Proposed model raises sustainability concerns 

CMS suggests reclassifying CGMs under the frequent and substantial servicing payment category and including them in a new Remote Item Delivery (RID) Competitive Bidding Program (CBP). The agency proposes a monthly capped rental model covering both the device and supply replacements. But with reimbursement potentially dropping to $4.77 per month, Nadler warns the rate is unsustainable and would force providers to overhaul their business models. 

“From the cost perspective of a DME, and as you scale, it changes the business model,” said Nadler. “(Currently), we're able to recoup some of that money based on the reimbursement of the reader upfront. (Under the proposal), now you're laying out all this money and trying to get it back over five years. You need to have a lot of cash on hand to actually support that and then it'll take 20 months to break even just on the product itself.” 

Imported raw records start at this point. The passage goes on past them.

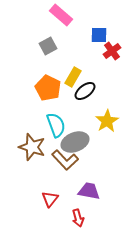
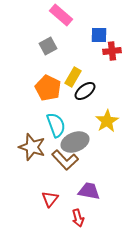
red cross: rotated 30 degrees clockwise
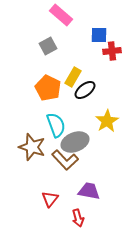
black ellipse: moved 1 px up
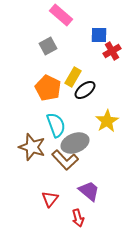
red cross: rotated 24 degrees counterclockwise
gray ellipse: moved 1 px down
purple trapezoid: rotated 30 degrees clockwise
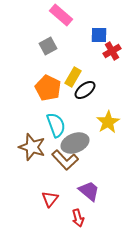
yellow star: moved 1 px right, 1 px down
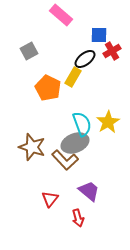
gray square: moved 19 px left, 5 px down
black ellipse: moved 31 px up
cyan semicircle: moved 26 px right, 1 px up
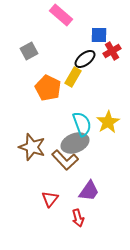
purple trapezoid: rotated 85 degrees clockwise
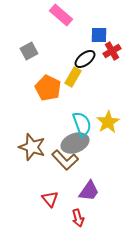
red triangle: rotated 18 degrees counterclockwise
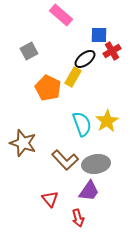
yellow star: moved 1 px left, 1 px up
gray ellipse: moved 21 px right, 21 px down; rotated 12 degrees clockwise
brown star: moved 9 px left, 4 px up
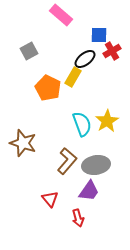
brown L-shape: moved 2 px right, 1 px down; rotated 96 degrees counterclockwise
gray ellipse: moved 1 px down
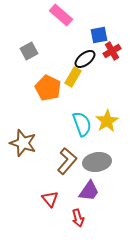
blue square: rotated 12 degrees counterclockwise
gray ellipse: moved 1 px right, 3 px up
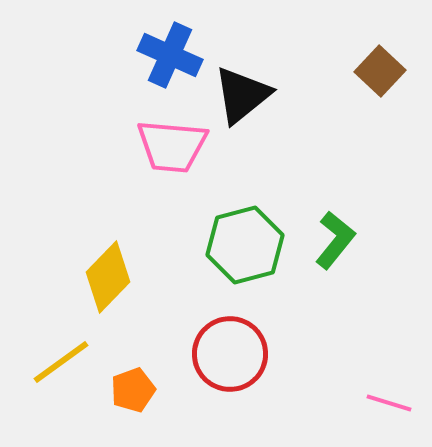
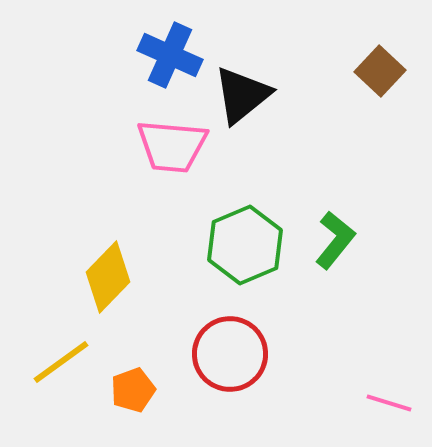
green hexagon: rotated 8 degrees counterclockwise
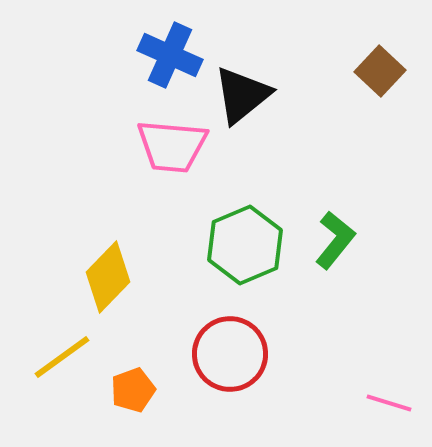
yellow line: moved 1 px right, 5 px up
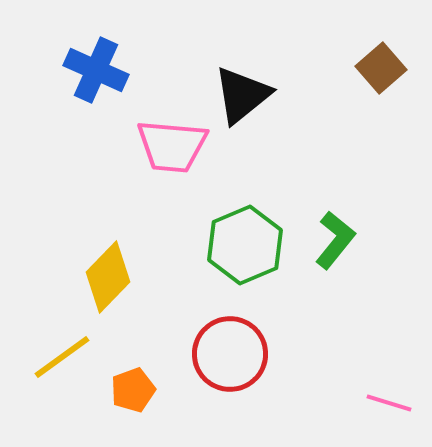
blue cross: moved 74 px left, 15 px down
brown square: moved 1 px right, 3 px up; rotated 6 degrees clockwise
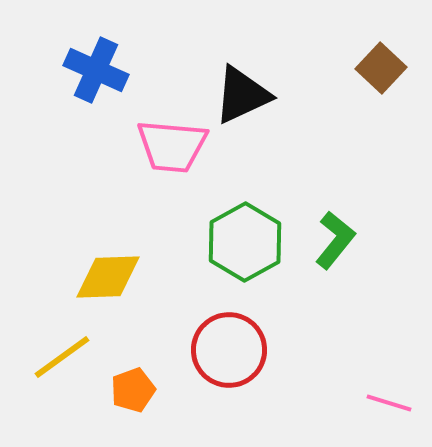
brown square: rotated 6 degrees counterclockwise
black triangle: rotated 14 degrees clockwise
green hexagon: moved 3 px up; rotated 6 degrees counterclockwise
yellow diamond: rotated 44 degrees clockwise
red circle: moved 1 px left, 4 px up
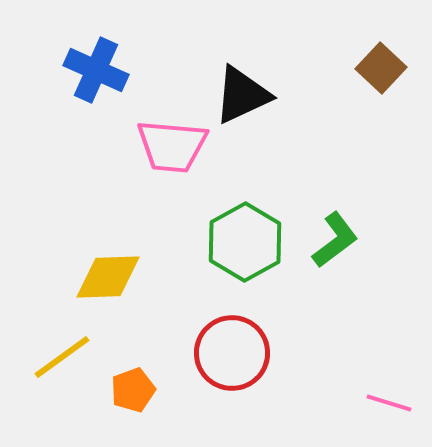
green L-shape: rotated 14 degrees clockwise
red circle: moved 3 px right, 3 px down
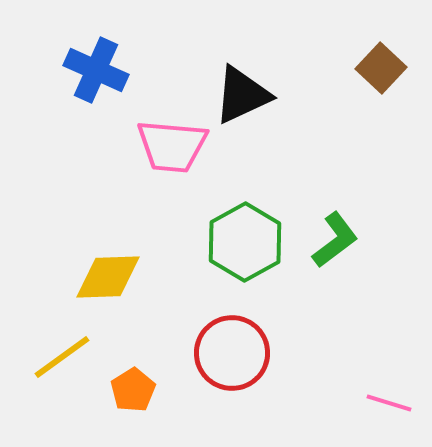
orange pentagon: rotated 12 degrees counterclockwise
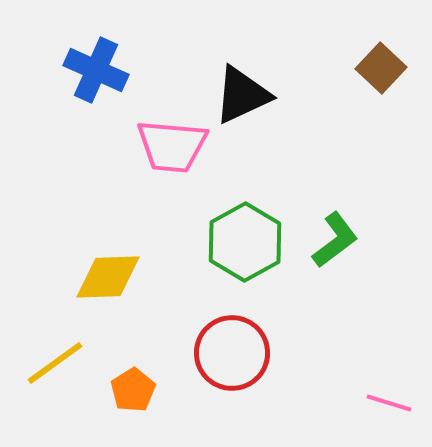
yellow line: moved 7 px left, 6 px down
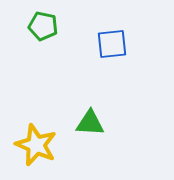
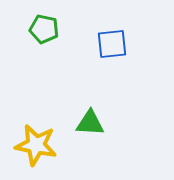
green pentagon: moved 1 px right, 3 px down
yellow star: rotated 12 degrees counterclockwise
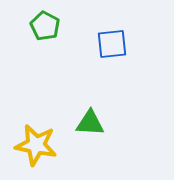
green pentagon: moved 1 px right, 3 px up; rotated 16 degrees clockwise
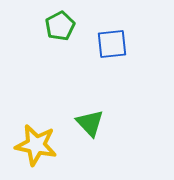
green pentagon: moved 15 px right; rotated 16 degrees clockwise
green triangle: rotated 44 degrees clockwise
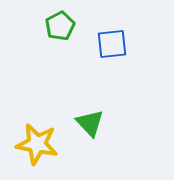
yellow star: moved 1 px right, 1 px up
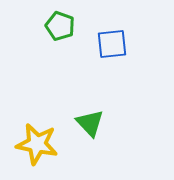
green pentagon: rotated 24 degrees counterclockwise
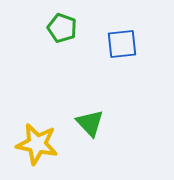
green pentagon: moved 2 px right, 2 px down
blue square: moved 10 px right
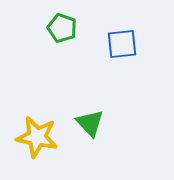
yellow star: moved 7 px up
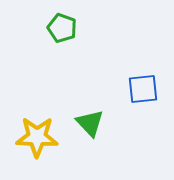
blue square: moved 21 px right, 45 px down
yellow star: rotated 9 degrees counterclockwise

In past bidding rounds, CMS focused on glucometers and test strips, with 15 to 20 manufacturers in the mix, says Shawn McCoy, president of Eclipse Medical. In contrast, the CGM market is dominated by just two players – Abbott and Dexcom. That sets up a different dynamic for bidding and, potentially, any savings CMS might be expecting. 

“There were a lot of low-cost alternatives to the big four (for glucometers and test strips),” he said. “That meant there were a lot of inferior products on the market, which had a lower cost basis, and I think that was one of the things that led to the very aggressive bids.” 

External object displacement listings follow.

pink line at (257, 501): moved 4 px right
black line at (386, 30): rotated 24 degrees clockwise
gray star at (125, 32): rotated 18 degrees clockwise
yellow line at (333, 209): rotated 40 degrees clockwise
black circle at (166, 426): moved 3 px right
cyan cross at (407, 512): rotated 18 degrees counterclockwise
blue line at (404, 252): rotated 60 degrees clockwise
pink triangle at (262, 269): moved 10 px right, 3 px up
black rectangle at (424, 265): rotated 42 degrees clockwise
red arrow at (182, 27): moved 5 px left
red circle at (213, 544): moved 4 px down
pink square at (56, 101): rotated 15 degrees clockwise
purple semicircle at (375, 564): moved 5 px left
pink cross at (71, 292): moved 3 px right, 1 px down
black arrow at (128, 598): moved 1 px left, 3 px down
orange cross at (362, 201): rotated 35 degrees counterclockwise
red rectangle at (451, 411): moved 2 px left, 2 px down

Limited market heightens access concerns 

CMS also proposes capping the number of RID CBP contracts for CGMs at nine. By comparison, 11 contracts were awarded in the 2016 Round 2 Recompete for diabetes testing supplies. McCoy says this could restrict patient access and diminish service quality. 

“That’s the thing that often gets overlooked – if you go to one national provider or a handful of regional suppliers and weed out all of the competition, all you're doing is hurting the patients,” he said. “When you've taken away choice, you ultimately get poor service.” 

Providers argue that compressing the market benefits no one – not suppliers, not patients, and not payers. 

“You’re forcing people to essentially cut their value-based care – it’s like stepping over dollars to save pennies,” said Jordan Soblick, COO of Specialty Medical Equipment. “We saw the last round of bidding backfire because providers understand what their cost is. There's only so much that you're going to squeeze providers and the answer is not cheaper pricing.”